## [Exercise description]
Transcribe the entries below exactly; leave every image out.

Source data
-- Opening Marker --

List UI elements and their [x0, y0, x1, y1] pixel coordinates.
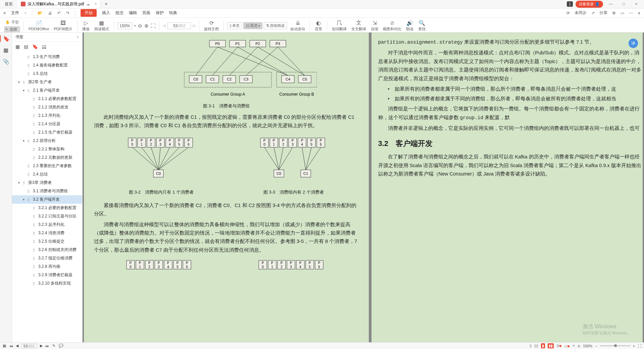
undo-icon[interactable]: ↶	[57, 11, 61, 15]
compress-button[interactable]: ⇲压缩	[369, 20, 380, 32]
settings-icon[interactable]: ⚙	[612, 11, 616, 15]
menu-page[interactable]: 页面	[142, 10, 150, 16]
menu-file[interactable]: 文件	[11, 10, 19, 16]
sync-icon[interactable]: ⟳	[566, 11, 570, 15]
sb-panel-icon[interactable]: ▦	[3, 344, 6, 348]
fit-icon[interactable]: ⛶	[151, 23, 156, 29]
bookmark-item[interactable]: ▯3.2.10 多线程实现	[12, 279, 82, 288]
maximize-button[interactable]: □	[618, 2, 629, 6]
bookmark-item[interactable]: ▾▯3.2 客户端开发	[12, 195, 82, 204]
select-tool[interactable]: ↖选择	[4, 26, 20, 33]
sb-next-page[interactable]: ▶	[40, 344, 43, 348]
hamburger-icon[interactable]: ≡	[3, 11, 6, 15]
minimize-button[interactable]: —	[606, 2, 616, 6]
zoom-in-icon[interactable]: ⊕	[144, 23, 149, 29]
rotate-button[interactable]: ⟳旋转文档	[203, 20, 220, 32]
sb-zoom[interactable]: 150%	[583, 344, 592, 348]
next-page-icon[interactable]: ▷	[193, 23, 196, 28]
sb-zoom-slider[interactable]	[600, 345, 630, 346]
menu-annotate[interactable]: 批注	[115, 10, 123, 16]
collapse-icon[interactable]: ∧	[638, 11, 641, 15]
sb-last-page[interactable]: ⏭	[45, 344, 49, 348]
zoom-input[interactable]: 150%	[117, 22, 133, 29]
sb-view1-icon[interactable]: ▯	[530, 344, 532, 348]
read-mode-button[interactable]: ▦阅读模式	[93, 20, 110, 32]
close-sidebar-icon[interactable]: ×	[77, 35, 79, 40]
thumbnail-nav-icon[interactable]: ▦	[3, 47, 9, 53]
autoscroll-button[interactable]: ⇊自动滚动	[289, 20, 306, 32]
sb-status4-icon[interactable]: ⎚	[578, 344, 580, 348]
background-button[interactable]: ◐背景	[313, 20, 324, 32]
bookmark-item[interactable]: ▯3.2.5 位移提交	[12, 237, 82, 246]
bookmark-item[interactable]: ▯2.1.2 消息的发送	[12, 103, 82, 111]
menu-convert[interactable]: 转换	[169, 10, 177, 16]
redo-icon[interactable]: ↷	[66, 11, 69, 15]
sb-view2-icon[interactable]: ▯▯	[534, 344, 538, 348]
bookmark-item[interactable]: ▯3.2.2 订阅主题与分区	[12, 212, 82, 220]
sb-status2-icon[interactable]: ☼	[564, 344, 569, 348]
bookmark-item[interactable]: ▯2.4 总结	[12, 170, 82, 179]
continuous-read-button[interactable]: ⇅连续阅读	[264, 22, 287, 29]
sb-zoom-in[interactable]: +	[633, 344, 635, 348]
menu-protect[interactable]: 保护	[156, 10, 164, 16]
bookmark-item[interactable]: ▯1.4 服务端参数配置	[12, 61, 82, 69]
print-icon[interactable]: 🖨	[48, 11, 52, 15]
sb-comment-icon[interactable]: 💬	[59, 344, 63, 348]
page-input[interactable]: 53/452	[167, 22, 191, 29]
hand-tool[interactable]: ✋手型	[4, 19, 20, 26]
document-viewport[interactable]: P0P1P2P3C0C1C2C3C4C5Consumer Group ACons…	[83, 33, 644, 342]
menu-insert[interactable]: 插入	[102, 10, 110, 16]
screenshot-button[interactable]: ⎚截图和对比	[382, 20, 403, 32]
bookmark-item[interactable]: ▯2.2.1 整体架构	[12, 145, 82, 153]
attachment-nav-icon[interactable]: 📎	[3, 58, 9, 65]
sb-prev-page[interactable]: ◀	[16, 344, 18, 348]
sb-first-page[interactable]: ⏮	[9, 344, 13, 348]
sb-status1-icon[interactable]: ⊙	[556, 344, 561, 348]
full-translate-button[interactable]: 文全文翻译	[350, 20, 367, 32]
zoom-out-icon[interactable]: ⊖	[138, 23, 142, 29]
sb-fullscreen-icon[interactable]: ⛶	[638, 344, 641, 348]
bookmark-icon[interactable]: 🕮	[42, 44, 47, 49]
sb-status3-icon[interactable]: ⚬	[572, 344, 575, 348]
menu-edit[interactable]: 编辑	[129, 10, 137, 16]
sb-page-input[interactable]: 53/452	[21, 344, 37, 348]
share-icon[interactable]: ↗	[591, 11, 595, 15]
bookmark-item[interactable]: ▾▯第2章 生产者	[12, 78, 82, 86]
bookmark-item[interactable]: ▯2.1.1 必要的参数配置	[12, 95, 82, 103]
bookmark-item[interactable]: ▯3.2.1 必要的参数配置	[12, 204, 82, 212]
bookmark-item[interactable]: ▾▯第3章 消费者	[12, 179, 82, 187]
bookmark-item[interactable]: ▾▯2.2 原理分析	[12, 137, 82, 145]
pdf-to-image-button[interactable]: 🖼PDF转图片	[53, 20, 74, 32]
bookmark-item[interactable]: ▯2.3 重要的生产者参数	[12, 162, 82, 170]
bookmark-item[interactable]: ▯2.1.5 生产者拦截器	[12, 128, 82, 137]
bookmark-item[interactable]: ▯2.1.4 分区器	[12, 120, 82, 128]
close-tab-icon[interactable]: ×	[95, 2, 97, 6]
sb-view4-icon[interactable]: ▮▮	[548, 343, 554, 348]
bookmark-nav-icon[interactable]: 🔖	[0, 35, 12, 42]
add-bookmark-icon[interactable]: 🔖	[32, 44, 38, 49]
login-button[interactable]: 访客登录👤	[576, 1, 603, 8]
bookmark-item[interactable]: ▯3.2.9 消费者拦截器	[12, 271, 82, 279]
sb-view3-icon[interactable]: ▮	[541, 343, 545, 348]
play-button[interactable]: ▷播放	[81, 20, 91, 32]
sb-zoom-out[interactable]: −	[595, 344, 597, 348]
open-icon[interactable]: 📂	[38, 11, 43, 15]
find-button[interactable]: 🔍查找	[417, 20, 427, 32]
bookmark-item[interactable]: ▾▯2.1 客户端开发	[12, 86, 82, 95]
menu-start[interactable]: 开始	[81, 9, 97, 17]
bookmark-item[interactable]: ▯1.3 生产与消费	[12, 53, 82, 61]
more-icon[interactable]: ▭	[621, 11, 624, 15]
bookmark-item[interactable]: ▯2.1.3 序列化	[12, 111, 82, 120]
word-translate-button[interactable]: ⺇划词翻译	[331, 20, 348, 32]
collapse-icon[interactable]: ▤	[24, 44, 28, 49]
translate-float-button[interactable]: 译	[629, 39, 638, 48]
single-page-button[interactable]: ▯单页	[227, 22, 242, 29]
bookmark-item[interactable]: ▯3.2.4 消息消费	[12, 229, 82, 237]
read-aloud-button[interactable]: 🔊朗读	[405, 20, 415, 32]
minimize-ribbon-icon[interactable]: ⋯	[629, 11, 633, 15]
close-window-button[interactable]: ×	[631, 2, 641, 6]
tab-document[interactable]: 深入理解Kafka...与实践原理.pdf ☁ ×	[17, 0, 101, 8]
prev-page-icon[interactable]: ◁	[163, 23, 165, 28]
notification-badge[interactable]: 1	[567, 1, 573, 7]
bookmark-item[interactable]: ▯2.2.2 元数据的更新	[12, 153, 82, 162]
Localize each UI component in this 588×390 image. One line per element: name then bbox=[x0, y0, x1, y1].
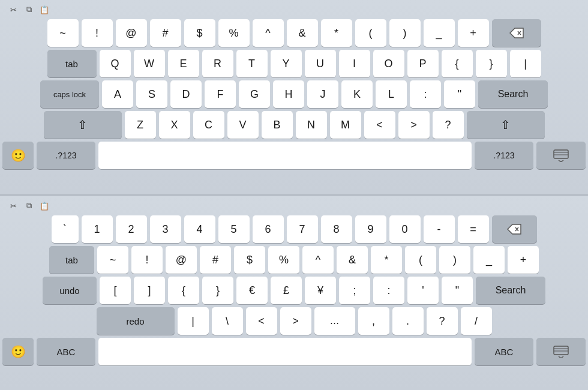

-- Closing Marker --

## [Written response]
List UI elements and their [x0, y0, x1, y1] pixel coordinates.
undo-icon[interactable]: ↶	[57, 11, 61, 15]
compress-button[interactable]: ⇲压缩	[369, 20, 380, 32]
settings-icon[interactable]: ⚙	[612, 11, 616, 15]
menu-page[interactable]: 页面	[142, 10, 150, 16]
menu-file[interactable]: 文件	[11, 10, 19, 16]
sync-icon[interactable]: ⟳	[566, 11, 570, 15]
sb-panel-icon[interactable]: ▦	[3, 344, 6, 348]
fit-icon[interactable]: ⛶	[151, 23, 156, 29]
bookmark-item[interactable]: ▯3.2.10 多线程实现	[12, 279, 82, 288]
maximize-button[interactable]: □	[618, 2, 629, 6]
bookmark-item[interactable]: ▾▯3.2 客户端开发	[12, 195, 82, 204]
select-tool[interactable]: ↖选择	[4, 26, 20, 33]
sb-next-page[interactable]: ▶	[40, 344, 43, 348]
hamburger-icon[interactable]: ≡	[3, 11, 6, 15]
minimize-button[interactable]: —	[606, 2, 616, 6]
zoom-in-icon[interactable]: ⊕	[144, 23, 149, 29]
rotate-button[interactable]: ⟳旋转文档	[203, 20, 220, 32]
sb-zoom[interactable]: 150%	[583, 344, 592, 348]
next-page-icon[interactable]: ▷	[193, 23, 196, 28]
sb-zoom-slider[interactable]	[600, 345, 630, 346]
menu-annotate[interactable]: 批注	[115, 10, 123, 16]
collapse-icon[interactable]: ∧	[638, 11, 641, 15]
sb-last-page[interactable]: ⏭	[45, 344, 49, 348]
zoom-input[interactable]: 150%	[117, 22, 133, 29]
sb-view1-icon[interactable]: ▯	[530, 344, 532, 348]
read-mode-button[interactable]: ▦阅读模式	[93, 20, 110, 32]
close-sidebar-icon[interactable]: ×	[77, 35, 79, 40]
thumbnail-nav-icon[interactable]: ▦	[3, 47, 9, 53]
autoscroll-button[interactable]: ⇊自动滚动	[289, 20, 306, 32]
sb-status4-icon[interactable]: ⎚	[578, 344, 580, 348]
background-button[interactable]: ◐背景	[313, 20, 324, 32]
bookmark-item[interactable]: ▯3.2.5 位移提交	[12, 237, 82, 246]
bookmark-item[interactable]: ▯2.1.2 消息的发送	[12, 103, 82, 111]
menu-convert[interactable]: 转换	[169, 10, 177, 16]
redo-icon[interactable]: ↷	[66, 11, 69, 15]
sb-view2-icon[interactable]: ▯▯	[534, 344, 538, 348]
bookmark-item[interactable]: ▯3.2.2 订阅主题与分区	[12, 212, 82, 220]
sb-status2-icon[interactable]: ☼	[564, 344, 569, 348]
bookmark-item[interactable]: ▯2.4 总结	[12, 170, 82, 179]
continuous-read-button[interactable]: ⇅连续阅读	[264, 22, 287, 29]
sb-zoom-in[interactable]: +	[633, 344, 635, 348]
menu-protect[interactable]: 保护	[156, 10, 164, 16]
bookmark-item[interactable]: ▯1.4 服务端参数配置	[12, 61, 82, 69]
print-icon[interactable]: 🖨	[48, 11, 52, 15]
sb-comment-icon[interactable]: 💬	[59, 344, 63, 348]
page-input[interactable]: 53/452	[167, 22, 191, 29]
hand-tool[interactable]: ✋手型	[4, 19, 20, 26]
document-viewport[interactable]: P0P1P2P3C0C1C2C3C4C5Consumer Group ACons…	[83, 33, 644, 342]
menu-insert[interactable]: 插入	[102, 10, 110, 16]
screenshot-button[interactable]: ⎚截图和对比	[382, 20, 403, 32]
bookmark-item[interactable]: ▯2.2.1 整体架构	[12, 145, 82, 153]
attachment-nav-icon[interactable]: 📎	[3, 58, 9, 65]
sb-prev-page[interactable]: ◀	[16, 344, 18, 348]
sb-first-page[interactable]: ⏮	[9, 344, 13, 348]
sb-status1-icon[interactable]: ⊙	[556, 344, 561, 348]
full-translate-button[interactable]: 文全文翻译	[350, 20, 367, 32]
zoom-out-icon[interactable]: ⊖	[138, 23, 142, 29]
sb-fullscreen-icon[interactable]: ⛶	[638, 344, 641, 348]
bookmark-icon[interactable]: 🕮	[42, 44, 47, 49]
sb-status3-icon[interactable]: ⚬	[572, 344, 575, 348]
menu-edit[interactable]: 编辑	[129, 10, 137, 16]
sb-page-input[interactable]: 53/452	[21, 344, 37, 348]
share-icon[interactable]: ↗	[591, 11, 595, 15]
bookmark-item[interactable]: ▾▯第2章 生产者	[12, 78, 82, 86]
bookmark-item[interactable]: ▯2.1.1 必要的参数配置	[12, 95, 82, 103]
bookmark-item[interactable]: ▯3.2.1 必要的参数配置	[12, 204, 82, 212]
bookmark-item[interactable]: ▾▯第3章 消费者	[12, 179, 82, 187]
bookmark-item[interactable]: ▾▯2.2 原理分析	[12, 137, 82, 145]
pdf-to-image-button[interactable]: 🖼PDF转图片	[53, 20, 74, 32]
bookmark-item[interactable]: ▯2.3 重要的生产者参数	[12, 162, 82, 170]
bookmark-item[interactable]: ▯2.1.5 生产者拦截器	[12, 128, 82, 137]
bookmark-item[interactable]: ▯2.1.4 分区器	[12, 120, 82, 128]
close-tab-icon[interactable]: ×	[95, 2, 97, 6]
sb-view4-icon[interactable]: ▮▮	[548, 343, 554, 348]
bookmark-nav-icon[interactable]: 🔖	[0, 35, 12, 42]
add-bookmark-icon[interactable]: 🔖	[32, 44, 38, 49]
login-button[interactable]: 访客登录👤	[576, 1, 603, 8]
bookmark-item[interactable]: ▯3.2.9 消费者拦截器	[12, 271, 82, 279]
sb-view3-icon[interactable]: ▮	[541, 343, 545, 348]
play-button[interactable]: ▷播放	[81, 20, 91, 32]
sb-zoom-out[interactable]: −	[595, 344, 597, 348]
open-icon[interactable]: 📂	[38, 11, 43, 15]
find-button[interactable]: 🔍查找	[417, 20, 427, 32]
bookmark-item[interactable]: ▾▯2.1 客户端开发	[12, 86, 82, 95]
menu-start[interactable]: 开始	[81, 9, 97, 17]
bookmark-item[interactable]: ▯1.3 生产与消费	[12, 53, 82, 61]
more-icon[interactable]: ▭	[621, 11, 624, 15]
bookmark-item[interactable]: ▯2.1.3 序列化	[12, 111, 82, 120]
word-translate-button[interactable]: ⺇划词翻译	[331, 20, 348, 32]
collapse-icon[interactable]: ▤	[24, 44, 28, 49]
translate-float-button[interactable]: 译	[629, 39, 638, 48]
single-page-button[interactable]: ▯单页	[227, 22, 242, 29]
bookmark-item[interactable]: ▯3.2.4 消息消费	[12, 229, 82, 237]
read-aloud-button[interactable]: 🔊朗读	[405, 20, 415, 32]
minimize-ribbon-icon[interactable]: ⋯	[629, 11, 633, 15]
close-window-button[interactable]: ×	[631, 2, 641, 6]
tab-document[interactable]: 深入理解Kafka...与实践原理.pdf ☁ ×	[17, 0, 101, 8]
prev-page-icon[interactable]: ◁	[163, 23, 165, 28]
notification-badge[interactable]: 1	[567, 1, 573, 7]
bookmark-item[interactable]: ▯2.2.2 元数据的更新	[12, 153, 82, 162]
Localize each UI component in this 588×390 image. One line per element: name then bbox=[x0, y0, x1, y1].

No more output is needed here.